To determine the veracity of this claim, in August of this year myself and Mark Garnier MP, both of us Members of the Armed Forces Parliamentary Scheme, picked up the RFA Fast Fleet Tanker Wave Ruler to see how narco-terrorism is being tackled by the Atlantic Patrol Task (North) without the use of a warship.
During our time on board, three operations were conducted against suspected drug runners, the third of which resulted in a major disruption of illegal contraband which was thrown overboard by the suspects. Regardless of the lack of presence of a warship this occurred because the RFA ship was able to stow and launch a Lynx helicopter. This, alongside the assistance of a US Coastguard Airborne Warning and Control System aircraft, allowed the identification, surveillance and interception of the Go Fast, a rogue vessel containing drugs and powered by four outboard engines.

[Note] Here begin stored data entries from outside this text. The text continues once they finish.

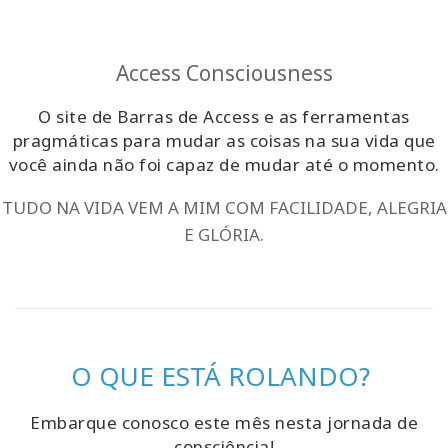
Access Consciousness
O site de Barras de Access e as ferramentas
pragmáticas para mudar as coisas na sua vida que
você ainda não foi capaz de mudar até o momento.
TUDO NA VIDA VEM A MIM COM FACILIDADE, ALEGRIA
E GLÓRIA.
O QUE ESTÁ ROLANDO?
Embarque conosco este mês nesta jornada de
consciência!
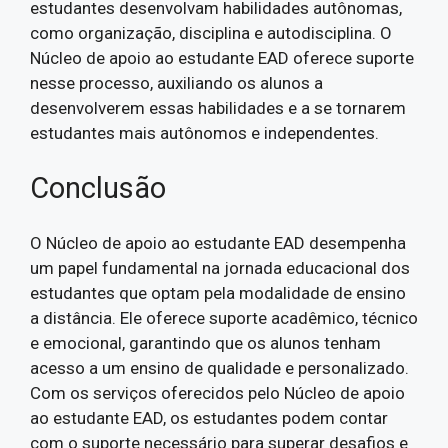
estudantes desenvolvam habilidades autônomas,
como organização, disciplina e autodisciplina. O
Núcleo de apoio ao estudante EAD oferece suporte
nesse processo, auxiliando os alunos a
desenvolverem essas habilidades e a se tornarem
estudantes mais autônomos e independentes.
Conclusão
O Núcleo de apoio ao estudante EAD desempenha
um papel fundamental na jornada educacional dos
estudantes que optam pela modalidade de ensino
a distância. Ele oferece suporte acadêmico, técnico
e emocional, garantindo que os alunos tenham
acesso a um ensino de qualidade e personalizado.
Com os serviços oferecidos pelo Núcleo de apoio
ao estudante EAD, os estudantes podem contar
com o suporte necessário para superar desafios e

The use of the Lynx helicopter makes it possible to search hundreds of square miles in the space of a few hours following identification by the Radar system or following previous specific intelligence about a route taken by the smugglers.

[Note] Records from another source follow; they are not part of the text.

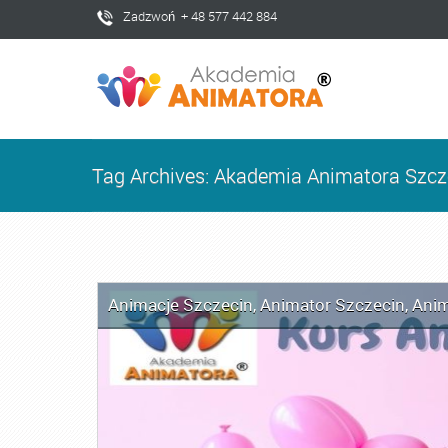
Zadzwoń + 48 577 442 884
Tag Archives: Akademia Animatora Szcz
Animacje Szczecin
,
Animator Szczecin
,
Anim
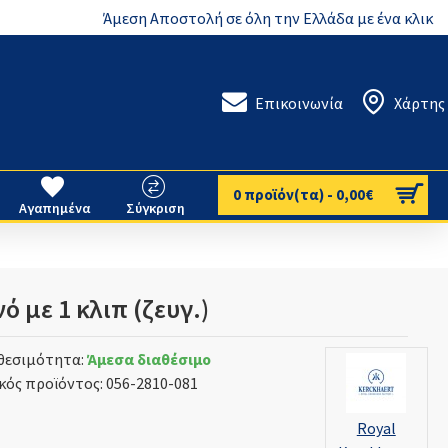
Άμεση Αποστολή σε όλη την Ελλάδα με ένα κλικ
Επικοινωνία
Χάρτης
0 προϊόν(τα) - 0,00€
Αγαπημένα
Σύγκριση
 με 1 κλιπ (ζευγ.)
θεσιμότητα:
Άμεσα διαθέσιμο
κός προϊόντος:
056-2810-081
Royal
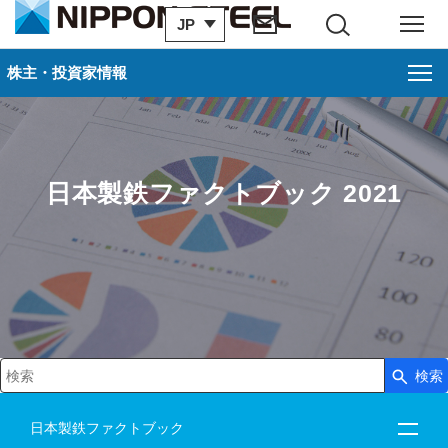
JP
サイト内検索
メニュー
株主・投資家情報
日本製鉄ファクトブック 2021
検索
検索キーワード入力
日本製鉄ファクトブック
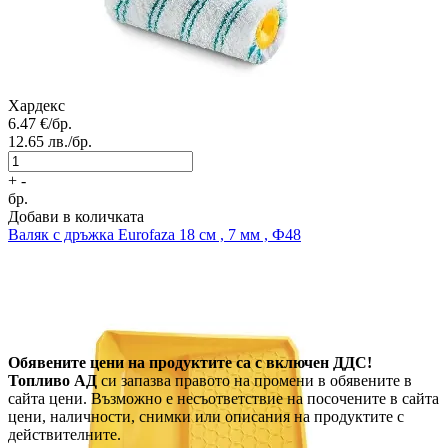
Хардекс
6.47
€/бр.
12.65
лв./бр.
+
-
бр.
Добави в количката
Валяк с дръжка
Eurofaza 18 см , 7 мм , Ф48
Обявените цени на продуктите са с включен ДДС!
Топливо АД
си запазва правото на промени в обявените в
сайта цени. Възможно е несъответствие на посочените в сайта
цени, наличности, снимки или описания на продуктите с
действителните.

The experience showed that it is not the use of firepower that is vital in this work (though Wave Ruler was more than capable of making its presence known through the use of its twin 30 calibre and General Purpose Machine Guns) but the improved use of intelligence and co-operation between law enforcement agencies from the UK, the Caribbean and the US. In fact, what would increase the effectiveness of the narco-terrorism operations would be improved Memorandum of Understandings with the countries of the Caribbean and even EU countries that don’t always provide the necessary diplomatic permission for a boarding party to search a suspected vessel within a reasonable time limit.
In some ways this "new" way of working is akin to that what is trying to be achieved by The Big Society. Participation comes in many forms and attaining the objective of enforcement does not demand all countries to send a force to board a suspected vessel (in our case a unit of the Law Enforcement Detachment from the US Coastguard), simply that each agency and country puts measures in place that help to disrupt narco-terrorism.

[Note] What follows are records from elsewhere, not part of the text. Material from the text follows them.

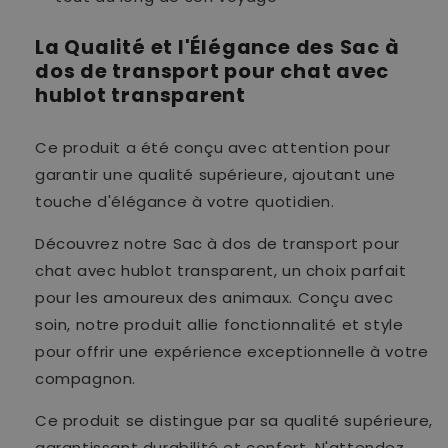
La Qualité et l'Élégance des Sac à
dos de transport pour chat avec
hublot transparent
Ce produit a été conçu avec attention pour
garantir une qualité supérieure, ajoutant une
touche d'élégance à votre quotidien.
Découvrez notre Sac à dos de transport pour
chat avec hublot transparent, un choix parfait
pour les amoureux des animaux. Conçu avec
soin, notre produit allie fonctionnalité et style
pour offrir une expérience exceptionnelle à votre
compagnon.
Ce produit se distingue par sa qualité supérieure,
garantissant durabilité et confort. N'attendez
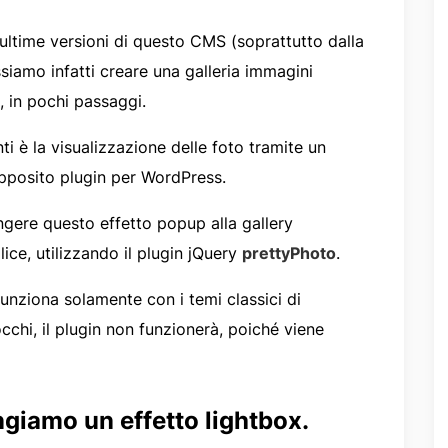
e ultime versioni di questo CMS (soprattutto dalla
ssiamo infatti creare una galleria immagini
s, in pochi passaggi.
i è la visualizzazione delle foto tramite un
apposito plugin per WordPress.
gere questo effetto popup alla gallery
ce, utilizzando il plugin jQuery
prettyPhoto
.
funziona solamente con i temi classici di
chi, il plugin non funzionerà, poiché viene
giamo un effetto lightbox.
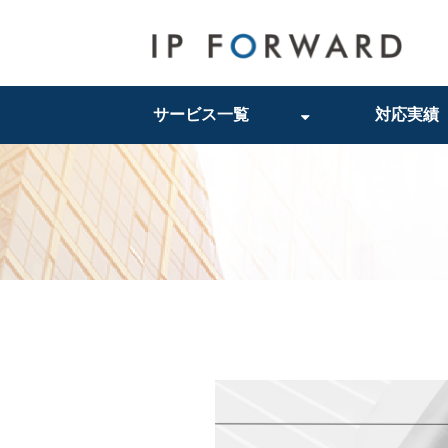
サービス一覧
対応実績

At the beginning of August, the Defence Committee published its Strategic Defence and Security Review and the National Security Strategy. In this report, the Committee stated that it disputed the Prime Minister's assertion that the UK has a full spectrum defence capability. But this does not apply in the case of narco-terrorism initiatives in the Caribbean. The Ministry of Defence can maintain its influence whilst reducing spending as the colonial period alone ensures that the influence of the UK remains a positive force and our participation in any form is considered valuable.
I reached the conclusion that the decision to remove the presence of a warship in the region will not affect narco-terrorism operations. Ships such as the RFA’s Wave Ruler remain capable of intercepting vessels suspected of carrying drug consignments and such operations remain feasible even without warship support. While Defence cuts may determine reductions in other spheres of influences elsewhere in the world, this is not the case in the commitment or effectiveness of narco-terrorism in the Caribbean.